This is a series of Daily Coding Challenge. Each day I show a few solutions written in C++. The questions are from coding practice/contest sites such as HackerRank, LeetCode, Codeforces, Atcoder and etc.


/*
LeetCode - Uncrossed Lines

We write the integers of A and B (in the order they are given) on two separate horizontal lines.

Now, we may draw connecting lines: a straight line connecting two numbers A[i] and B[j] such that:

A[i] == B[j];
The line we draw does not intersect any other connecting (non-horizontal) line.
Note that a connecting lines cannot intersect even at the endpoints: each number can only belong to one connecting line.

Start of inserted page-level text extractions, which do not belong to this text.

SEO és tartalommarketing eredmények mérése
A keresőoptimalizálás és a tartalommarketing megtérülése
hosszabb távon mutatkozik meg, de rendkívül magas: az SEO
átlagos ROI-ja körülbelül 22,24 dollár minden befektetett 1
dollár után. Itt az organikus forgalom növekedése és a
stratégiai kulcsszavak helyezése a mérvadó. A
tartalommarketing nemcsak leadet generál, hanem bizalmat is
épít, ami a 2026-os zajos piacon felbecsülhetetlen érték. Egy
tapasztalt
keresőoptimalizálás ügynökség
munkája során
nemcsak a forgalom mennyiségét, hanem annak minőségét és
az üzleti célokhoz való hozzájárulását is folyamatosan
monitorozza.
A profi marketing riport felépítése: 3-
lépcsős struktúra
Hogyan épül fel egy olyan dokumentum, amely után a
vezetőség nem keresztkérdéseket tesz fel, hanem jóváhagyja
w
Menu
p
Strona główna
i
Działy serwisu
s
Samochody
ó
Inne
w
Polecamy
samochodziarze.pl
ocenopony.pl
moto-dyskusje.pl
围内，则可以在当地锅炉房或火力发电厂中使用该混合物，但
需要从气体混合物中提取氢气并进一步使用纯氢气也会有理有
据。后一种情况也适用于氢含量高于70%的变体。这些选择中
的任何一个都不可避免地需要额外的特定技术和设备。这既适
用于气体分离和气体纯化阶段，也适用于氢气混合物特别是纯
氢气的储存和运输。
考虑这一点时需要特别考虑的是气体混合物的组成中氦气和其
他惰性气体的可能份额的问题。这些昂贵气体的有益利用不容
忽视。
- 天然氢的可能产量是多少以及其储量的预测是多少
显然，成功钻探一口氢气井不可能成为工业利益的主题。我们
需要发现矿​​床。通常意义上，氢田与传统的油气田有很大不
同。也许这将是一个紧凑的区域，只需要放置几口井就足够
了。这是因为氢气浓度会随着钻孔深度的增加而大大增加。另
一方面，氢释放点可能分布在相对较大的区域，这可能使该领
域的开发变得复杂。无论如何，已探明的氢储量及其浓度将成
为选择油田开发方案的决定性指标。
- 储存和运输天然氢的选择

Return the maximum number of connecting lines we can draw in this way.

Example 1:


Input: A = [1,4,2], B = [1,2,4]
Output: 2
Explanation: We can draw 2 uncrossed lines as in the diagram.
We cannot draw 3 uncrossed lines, because the line from A[1]=4 to B[2]=4 will intersect the line from A[2]=2 to B[1]=2.
Example 2:

Input: A = [2,5,1,2,5], B = [10,5,2,1,5,2]
Output: 3
Example 3:

Input: A = [1,3,7,1,7,5], B = [1,9,2,5,1]
Output: 2


Note:

1 <= A.length <= 500
1 <= B.length <= 500
1 <= A[i], B[i] <= 2000
*/


class Solution {
public:
    int maxUncrossedLines(vector<int>& A, vector<int>& B) {
        // typical longest common subsequence problem
        int m=A.size(),n=B.size();
        int dp[m+1][n+1];
        memset(dp,0,sizeof(dp));
        for(int i=1;i<=m;i++){
            for(int j=1;j<=n;j++){
                if(A[i-1]==B[j-1]){
                    // if the integers are same, take top left value plus one
                    dp[i][j]=1+dp[i-1][j-1];
                } else {
                    // if not, take the max value from the left or the top value
                    dp[i][j]=max(dp[i-1][j],dp[i][j-1]);
                }
            }
        }
        return dp[m][n];
    }
};

/*
LeetCode - Edit Distance

Given two words word1 and word2, find the minimum number of operations required to convert word1 to word2.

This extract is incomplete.